MGG’s Ryan Anderson covers the amazing life and diversity found in the place you’d least expect: your lawn’s soil.
The most bio diverse ecosystem on earth does not reside in the Great Barrier Reef or the Amazon. NO, it lives right in your backyard! Just one cup of soil can contain 200 billion bacteria, 20 million protozoa, 100 thousand nematodes, and 50 thousand arthropods.
The soil in your yard holds amazing complexity and diversity that will make or break your natural lawn depending on how you care for it. When treated and maintained well, beneficial soil organisms thrive and improve turf health by decomposing organic matter, cycling nutrients, strengthening soil structure, and controlling diseases and pests. When mishandled, you create a haven for unwanted weeds, grass killers, and disease.
When managing turf, stop thinking how to achieve a “green” lawn, and start implementing strategies that best treat the whole living soil organism/web that provides for your grass. Vital soil microorganisms, nematodes, earthworms, and arthropods flourish in nutrient-rich, porous, and well-moisturized organic matter.
In line with our Natural Lawn Care Calendar, MGG identifies three strategies to build vibrant and life-producing organic matter for May:
- Avoid compacted soil by aerating it- No one likes to feel constricted; neither do the organisms living in your soil! Compacted soil restricts air access, growth ability, and water uptake capacity of all living organisms including your turf’s roots. Causes of soil compaction include heavy foot traffic, home construction, and/or heavy rain and sprinkler irrigation. Prevention techniques, such as building walkways to steer foot traffic away from turf, will improve living conditions, but every once in a while you will need to loosen the soil by aerating it. A well aerated soil enables air, water, and nutrients to freely diffuse into your lawn. The frequency you should aerate the soil depends on the lawn’s soil type, foot traffic, and desirable appearance. We recommend aeration at least once in May and September, but some soils (i.e. low traffic and sandy soils) may not even need treatment.
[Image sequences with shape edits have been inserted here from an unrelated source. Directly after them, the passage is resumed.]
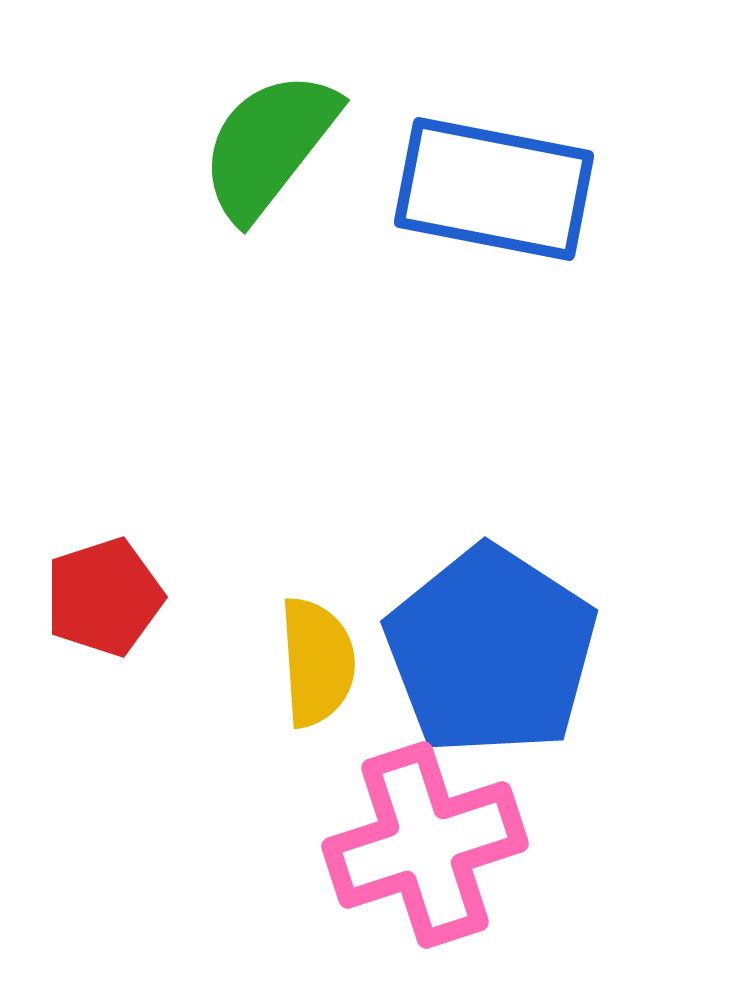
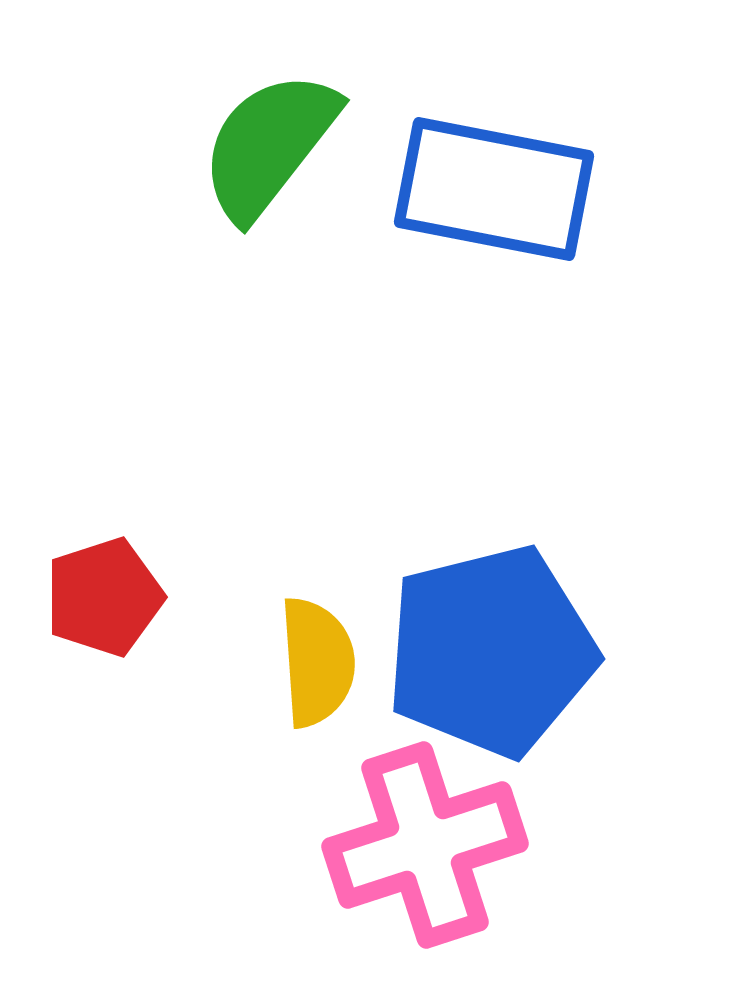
blue pentagon: rotated 25 degrees clockwise
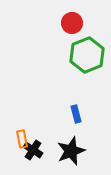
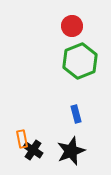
red circle: moved 3 px down
green hexagon: moved 7 px left, 6 px down
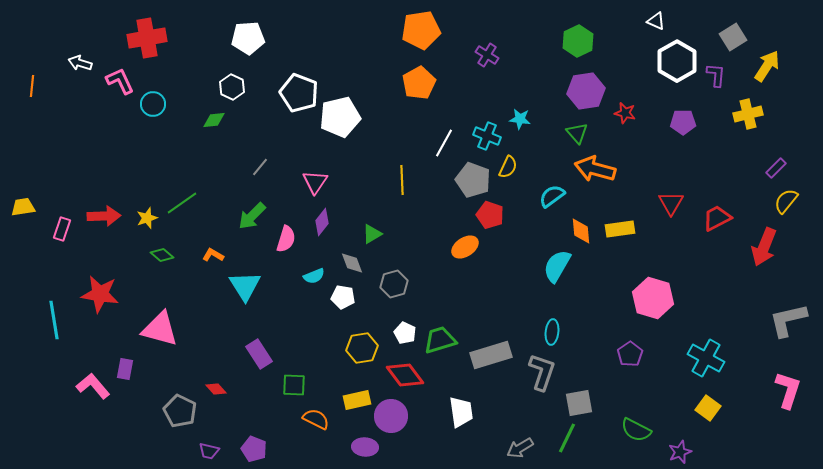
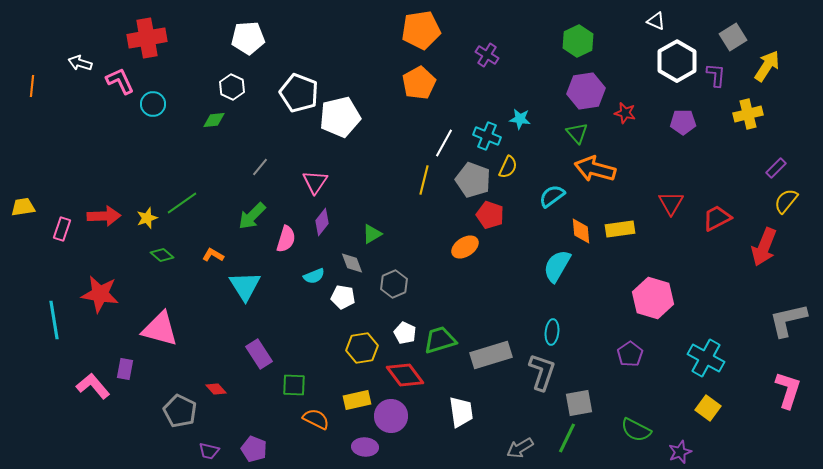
yellow line at (402, 180): moved 22 px right; rotated 16 degrees clockwise
gray hexagon at (394, 284): rotated 8 degrees counterclockwise
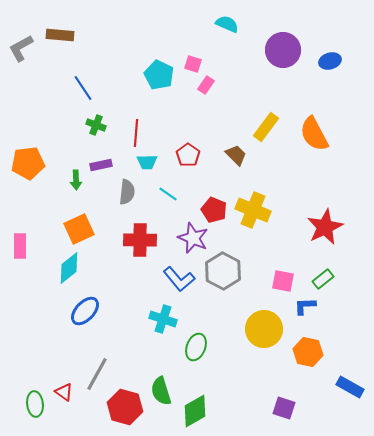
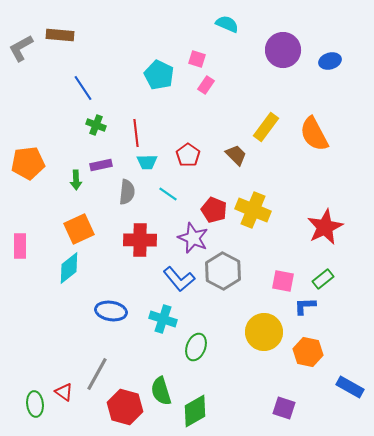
pink square at (193, 64): moved 4 px right, 5 px up
red line at (136, 133): rotated 12 degrees counterclockwise
blue ellipse at (85, 311): moved 26 px right; rotated 56 degrees clockwise
yellow circle at (264, 329): moved 3 px down
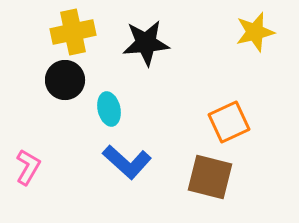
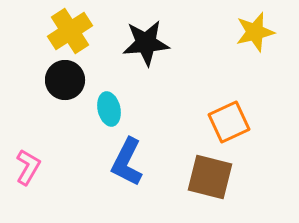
yellow cross: moved 3 px left, 1 px up; rotated 21 degrees counterclockwise
blue L-shape: rotated 75 degrees clockwise
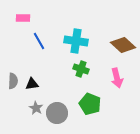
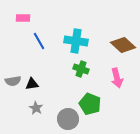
gray semicircle: rotated 77 degrees clockwise
gray circle: moved 11 px right, 6 px down
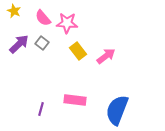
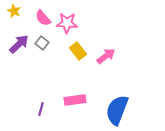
pink rectangle: rotated 15 degrees counterclockwise
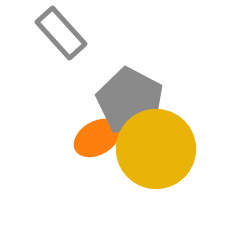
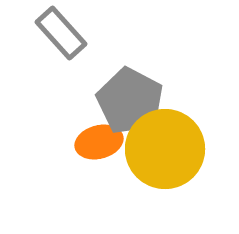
orange ellipse: moved 2 px right, 4 px down; rotated 15 degrees clockwise
yellow circle: moved 9 px right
- Amend your soil with compost, humus, and worm castings- I always tell lawn care managers that healthy soil requires 16 essential nutrients and a loose, porous structure that boosts its water and nutrient carrying capacity. Simply applying synthetic fertilizers will not create this desirable soil environment, since they often provide only three of the essential nutrients (nitrogen, phosphorous, and potassium) and add no value to soil texture and drainage. When thoroughly mixed in to the whole soil structure, soil amendments of compost, humus, worm castings, and other materials contribute needed nutrients, while improving the soil’s physical properties of aeration and water retention, infiltration, and drainage. For turf, responsibilities for mixing these materials into the soil fall on the soil’s microorganisms. Top-dressing your lawn with a ¼-inch layer of compost will rejuvenate microorganism life in your soil. For applying compost to lawns try to use particle sizes less than 3/8-inches so the organic matter can more easily travel between grass blades and avoid smothering the grass. Dry compost may amend your soil over a period of time, but if you want to speed the process look to compost tea.
- Refrain from applying unneeded pesticides- I can’t represent Midwest Grows Green without mentioning pesticides, right?!! Pesticides, which include fungicides, insecticides, and herbicides, are designed to kill living things. So, it should not surprise you that these chemicals can seep into the soil and kill/harm living organisms, particularly vital microorganisms. In addition to killing microorganisms, pesticides have altered their enzymatic activity and inhibited their nitrogen fixing ability.